The phylogenetic tree was constructed based on the 16S rRNA sequences of alfalfa phytoplasma (IGFRI1 and IGFRI2) and parthenium (IGFRI and IGFRI3) phytoplasma with the corresponding region 16S rRNA sequences of different groups of phytoplasma retrieved from NCBI database (Table 2). Based on the 16S rDNA gene sequence, the present study showed that phytoplasma associated with AWB clustered with ‘Ca. P. australasia’ related strains belong to 16Sr II group (Fig. 3). Similarly, ‘Ca. phytoplasma australasia’ was identified as the causal agent of alfalfa witches’ broom disease in Turkey (Ayvaci et al., 2020; Khan et al., 2001).

Table 2: List of gene sequences of Phytoplasma isolates used for comparison of AWB disease.

Fig 3: Phylogenetic tree constructed based on nucleotide sequences of 16S rRNA gene of alfalfa phytoplasma with other phytoplasma retrieved from NCBI database using Neighbor-joining algorithm.
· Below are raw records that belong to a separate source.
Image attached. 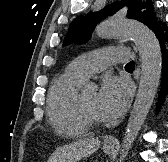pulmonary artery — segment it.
<instances>
[{
    "mask_svg": "<svg viewBox=\"0 0 168 162\" xmlns=\"http://www.w3.org/2000/svg\"><path fill=\"white\" fill-rule=\"evenodd\" d=\"M128 60L127 48L104 47L79 56L70 63L69 69L81 79L86 80L90 75L106 69L112 63Z\"/></svg>",
    "mask_w": 168,
    "mask_h": 162,
    "instance_id": "e3ab8cb5",
    "label": "pulmonary artery"
}]
</instances>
In-silico RFLP analysis of the F2nR2 fragment of 16S rDNA sequence of alfalfa phytoplasma using iPhyClassifier indicated that the virtual RFLP pattern derived from the query of the F2nR2 fragment of 16S rRNA sequence of alfalfa phytoplasma was identical (similarity coefficient 1.00) to the reference pattern of 16Sr group II and subgroup D (Y10097). Therefore, based on a similar restriction profile, the alfalfa phytoplasma strains in the present study were classified under the 16SrII-D sub-group (Fig. 4). Similar observations were made by Ayvaci et al., (2020) alfalfa witches’ broom disease caused by Ca. phytoplasma australasia belong to 16Sr group II and sub group D.

Fig 4: In-silico digestion using iPhyClassifier for the R16Fn2/R16nR2 fragment of the 16S rRNA genesequence of the alfalfa phytoplasma (IGFRI-2) (GenBank accession number MW585599) in comparison with reference strain (Y10097) 16SrII-D.

The present study provides molecular evidence that ‘Ca. P. australasia’ belonging to 16Sr group II and subgroup D responsible for AWB disease in India. The results of quantitative and qualitative properties provide basic knowledge regarding loss caused by the disease. The symptomatology, detection and virtual restriction analysis lead to a better understanding of the pathogen and its host. It also provides a way to develop a holistic approach for diagnosis and designing novel disease management strategies.
All authors declare that they have no conflict of interest.
The authors gratefully acknowledge the Director, ICAR-Indian Grassland and Fodder Research Institute, Jhansi, Uttar Pradesh, India and Head, Crop Improvement Division for providing research facilities and Head, Plant Animal Relationship, ICAR-IGFRI, Jhansi, India, for qualitative analysis of plant samples.